[Saved data entries]
Content starts
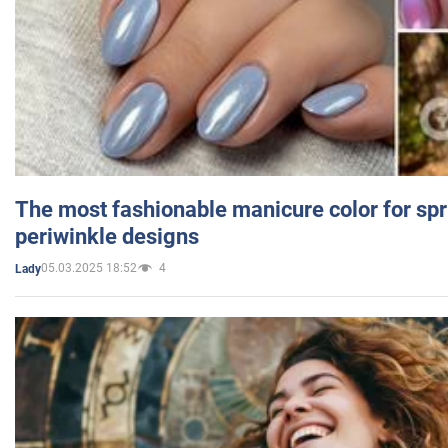
The most fashionable manicure color for spr
periwinkle designs
05.03.2025 18:52
4
Lady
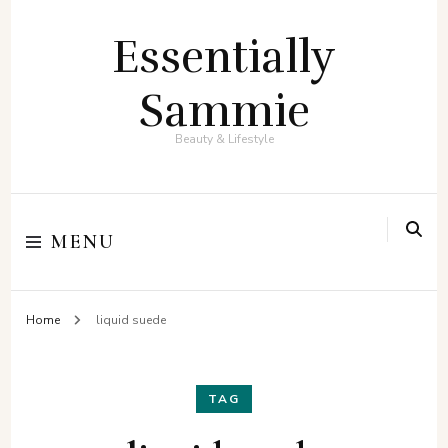
Essentially
Sammie
Beauty & Lifestyle
MENU
Home
liquid suede
TAG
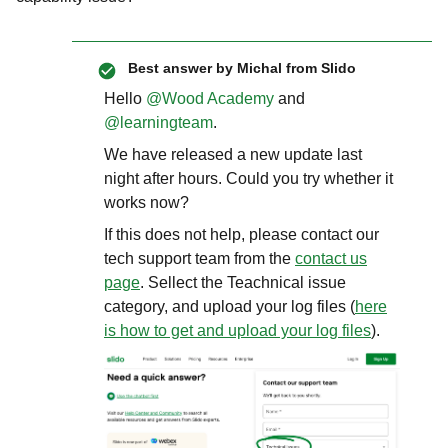
Best answer by
Michal from Slido
Hello ​
@Wood Academy
and ​
@learningteam
.
We have released a new update last
night after hours. Could you try whether it
works now?
If this does not help, please contact our
tech support team from the
contact us
page
. Sellect the Teachnical issue
category, and upload your log files (
here
is how to get and upload your log files
).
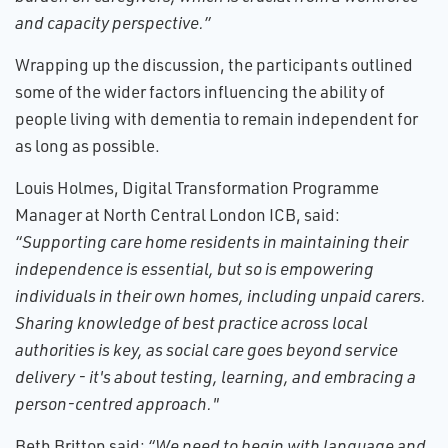
and capacity perspective.”
Wrapping up the discussion, the participants outlined
some of the wider factors influencing the ability of
people living with dementia to remain independent for
as long as possible.
Louis Holmes, Digital Transformation Programme
Manager at North Central London ICB, said:
“Supporting care home residents in maintaining their
independence is essential, but so is empowering
individuals in their own homes, including unpaid carers.
Sharing knowledge of best practice across local
authorities is key, as social care goes beyond service
delivery - it's about testing, learning, and embracing a
person-centred approach."
Beth Britton said:
“We need to begin with language and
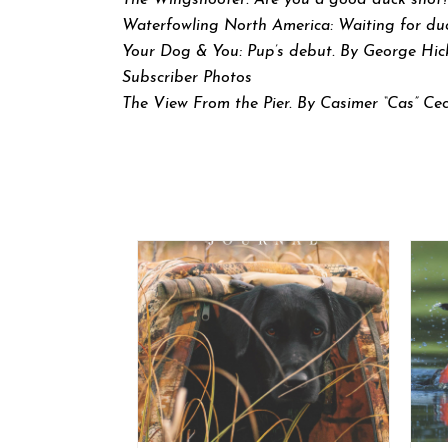
The Wingshooter: Are you a good duck shot?
Waterfowling North America: Waiting for du
Your Dog & You: Pup’s debut. By George Hic
Subscriber Photos
The View From the Pier. By Casimer “Cas” C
Content ends
■ Work to be completed
Drop the pictures; repeat each entry above exactly.

■ Solution for this task
The most fashionable manicure color for spr
periwinkle designs
05.03.2025 18:52
4
Lady
Essentially
Sammie
Beauty & Lifestyle
MENU
Home
liquid suede
TAG
Best answer by
Michal from Slido
Hello ​
@Wood Academy
and ​
@learningteam
.
We have released a new update last
night after hours. Could you try whether it
works now?
If this does not help, please contact our
tech support team from the
contact us
page
. Sellect the Teachnical issue
category, and upload your log files (
here
is how to get and upload your log files
).
and capacity perspective.”
Wrapping up the discussion, the participants outlined
some of the wider factors influencing the ability of
people living with dementia to remain independent for
as long as possible.
Louis Holmes, Digital Transformation Programme
Manager at North Central London ICB, said:
“Supporting care home residents in maintaining their
independence is essential, but so is empowering
individuals in their own homes, including unpaid carers.
Sharing knowledge of best practice across local
authorities is key, as social care goes beyond service
delivery - it's about testing, learning, and embracing a
person-centred approach."
Beth Britton said:
“We need to begin with language and
The Wingshooter: Are you a good duck shot?
Waterfowling North America: Waiting for du
Your Dog & You: Pup’s debut. By George Hic
Subscriber Photos
The View From the Pier. By Casimer “Cas” C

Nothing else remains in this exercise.